Em outro ponto, o procurador enfatiza que crianças com acesso à educação sobre a sexualidade, chances menores de se tornarem ‘potencialmente vulneráveis a coação, abuso e exploração sexual’.
MPF e MPAC se manifestaram contra proposta
Quésia Melo/ G1
MPAC emite recomendação à prefeitura
Quem também se manifestou contra o projeto foi o Ministério Público do Acre (MP-AC), que se antecipando a uma eventual aprovação na Câmara, emitiu uma recomendação para que o texto seja vetado pela Prefeitura de Rio Branco.
Em nota, o MPAC disse que a “medida visa assegurar o direito humano à diversidade sexual e prevenir qualquer forma de discriminação”.
Ahac se manifesta
O PL gerou ainda reações de movimentos civis ligados aos direitos LGBTQ+. A Associação dos Homossexuais do Acre (Ahac) emitiu nota de repúdio em que argumenta o teor discriminatório do parecer. (leia completa abaixo)

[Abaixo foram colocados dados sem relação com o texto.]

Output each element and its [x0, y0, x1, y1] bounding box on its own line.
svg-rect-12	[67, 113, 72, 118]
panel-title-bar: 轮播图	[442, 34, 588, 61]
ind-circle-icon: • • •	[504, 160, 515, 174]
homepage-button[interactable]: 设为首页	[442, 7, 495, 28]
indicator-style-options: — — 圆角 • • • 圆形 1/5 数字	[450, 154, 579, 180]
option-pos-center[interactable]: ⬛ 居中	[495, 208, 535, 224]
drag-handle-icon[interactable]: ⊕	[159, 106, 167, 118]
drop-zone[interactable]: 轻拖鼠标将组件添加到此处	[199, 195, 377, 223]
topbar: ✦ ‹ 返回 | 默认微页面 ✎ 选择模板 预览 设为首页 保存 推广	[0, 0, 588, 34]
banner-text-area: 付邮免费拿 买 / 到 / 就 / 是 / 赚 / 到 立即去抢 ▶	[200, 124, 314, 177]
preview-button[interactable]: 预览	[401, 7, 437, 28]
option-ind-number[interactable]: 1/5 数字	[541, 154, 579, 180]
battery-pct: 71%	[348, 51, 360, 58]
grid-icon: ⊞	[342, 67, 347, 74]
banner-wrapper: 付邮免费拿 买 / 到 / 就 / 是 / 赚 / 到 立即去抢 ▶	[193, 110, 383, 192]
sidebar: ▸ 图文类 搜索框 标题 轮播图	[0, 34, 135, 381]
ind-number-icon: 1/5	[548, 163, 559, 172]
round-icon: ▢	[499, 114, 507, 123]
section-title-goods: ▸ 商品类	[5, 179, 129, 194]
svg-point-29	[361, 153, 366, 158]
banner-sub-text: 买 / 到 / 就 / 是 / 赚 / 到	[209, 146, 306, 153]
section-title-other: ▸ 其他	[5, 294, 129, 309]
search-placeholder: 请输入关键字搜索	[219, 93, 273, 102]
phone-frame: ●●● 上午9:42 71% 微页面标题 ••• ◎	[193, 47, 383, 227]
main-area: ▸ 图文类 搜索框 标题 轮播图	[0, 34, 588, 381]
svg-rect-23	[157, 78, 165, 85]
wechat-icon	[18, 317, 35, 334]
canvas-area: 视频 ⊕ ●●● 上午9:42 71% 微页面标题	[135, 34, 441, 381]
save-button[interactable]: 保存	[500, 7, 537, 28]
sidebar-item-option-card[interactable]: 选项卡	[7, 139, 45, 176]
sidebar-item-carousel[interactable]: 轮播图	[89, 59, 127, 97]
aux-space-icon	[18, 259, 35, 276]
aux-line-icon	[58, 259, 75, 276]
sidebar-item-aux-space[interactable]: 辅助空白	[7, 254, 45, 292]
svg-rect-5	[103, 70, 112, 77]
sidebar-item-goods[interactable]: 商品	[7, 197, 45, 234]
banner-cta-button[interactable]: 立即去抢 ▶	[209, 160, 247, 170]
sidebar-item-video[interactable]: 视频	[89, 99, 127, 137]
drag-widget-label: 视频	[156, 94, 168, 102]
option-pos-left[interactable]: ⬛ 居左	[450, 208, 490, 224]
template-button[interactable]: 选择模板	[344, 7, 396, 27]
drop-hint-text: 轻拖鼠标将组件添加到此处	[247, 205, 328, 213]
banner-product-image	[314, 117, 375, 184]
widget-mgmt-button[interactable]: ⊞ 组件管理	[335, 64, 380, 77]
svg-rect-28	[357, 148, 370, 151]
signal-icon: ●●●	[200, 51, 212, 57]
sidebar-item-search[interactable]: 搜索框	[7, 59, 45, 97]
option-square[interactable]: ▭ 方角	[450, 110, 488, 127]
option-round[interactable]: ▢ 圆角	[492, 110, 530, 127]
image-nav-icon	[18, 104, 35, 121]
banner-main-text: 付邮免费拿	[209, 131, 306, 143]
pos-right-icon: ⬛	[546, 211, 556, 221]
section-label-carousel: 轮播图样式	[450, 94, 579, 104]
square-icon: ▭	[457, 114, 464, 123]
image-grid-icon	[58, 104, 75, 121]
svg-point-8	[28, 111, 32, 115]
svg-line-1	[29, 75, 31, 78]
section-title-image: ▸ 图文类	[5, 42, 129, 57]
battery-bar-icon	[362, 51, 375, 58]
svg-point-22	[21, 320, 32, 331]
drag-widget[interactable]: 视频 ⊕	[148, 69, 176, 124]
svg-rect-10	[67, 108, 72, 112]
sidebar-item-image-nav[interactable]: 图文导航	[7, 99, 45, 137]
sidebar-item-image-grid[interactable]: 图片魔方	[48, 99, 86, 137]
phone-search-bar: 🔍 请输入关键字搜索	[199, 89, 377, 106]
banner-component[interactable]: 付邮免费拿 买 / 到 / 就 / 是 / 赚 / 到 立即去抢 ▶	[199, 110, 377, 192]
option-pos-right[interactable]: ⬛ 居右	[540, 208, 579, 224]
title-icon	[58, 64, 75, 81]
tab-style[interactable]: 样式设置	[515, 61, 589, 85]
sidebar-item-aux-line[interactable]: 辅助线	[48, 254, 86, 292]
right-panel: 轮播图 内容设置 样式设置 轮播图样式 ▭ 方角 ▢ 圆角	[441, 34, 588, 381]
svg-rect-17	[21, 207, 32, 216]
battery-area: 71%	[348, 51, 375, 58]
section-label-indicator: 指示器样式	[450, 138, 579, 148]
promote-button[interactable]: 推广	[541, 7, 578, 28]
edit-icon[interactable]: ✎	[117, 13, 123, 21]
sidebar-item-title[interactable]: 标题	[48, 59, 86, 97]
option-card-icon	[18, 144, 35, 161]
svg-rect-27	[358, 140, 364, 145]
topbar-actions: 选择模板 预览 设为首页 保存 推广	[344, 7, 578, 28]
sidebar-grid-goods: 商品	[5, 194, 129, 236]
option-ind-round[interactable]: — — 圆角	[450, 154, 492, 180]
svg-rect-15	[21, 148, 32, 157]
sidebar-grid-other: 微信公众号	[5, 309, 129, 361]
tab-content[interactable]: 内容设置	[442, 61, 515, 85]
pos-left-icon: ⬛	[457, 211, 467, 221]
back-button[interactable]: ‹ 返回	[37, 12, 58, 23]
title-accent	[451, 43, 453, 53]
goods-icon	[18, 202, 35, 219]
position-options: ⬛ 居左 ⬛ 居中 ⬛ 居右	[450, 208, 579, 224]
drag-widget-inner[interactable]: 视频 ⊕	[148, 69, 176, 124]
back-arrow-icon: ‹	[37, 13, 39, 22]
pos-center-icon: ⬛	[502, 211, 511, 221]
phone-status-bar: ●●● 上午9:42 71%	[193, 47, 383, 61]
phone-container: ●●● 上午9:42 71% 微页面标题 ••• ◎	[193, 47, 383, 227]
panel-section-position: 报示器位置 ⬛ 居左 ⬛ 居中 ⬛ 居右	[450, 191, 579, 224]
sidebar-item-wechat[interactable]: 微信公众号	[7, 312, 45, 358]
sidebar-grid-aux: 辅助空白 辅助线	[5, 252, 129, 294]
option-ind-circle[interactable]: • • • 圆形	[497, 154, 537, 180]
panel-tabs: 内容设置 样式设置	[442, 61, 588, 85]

“A Associação de Homossexuais do Acre (AHAC), instituição que organiza as Paradas do Orgulho LGBT+ do Acre, nunca realizou nenhuma Parada do Orgulho LGBTQIA+, que viesse expor crianças e adolescentes a situações que o PL menciona. Certo é que o vereador homofóbico, deseja conseguir mídia com essa exposição em ano eleitoral e escolheu a Parada do Orgulho LGBTQIA+ como sua bandeira de luta de seu mandato”, diz o manifesto que acusa ainda a ideia de ser discriminatória.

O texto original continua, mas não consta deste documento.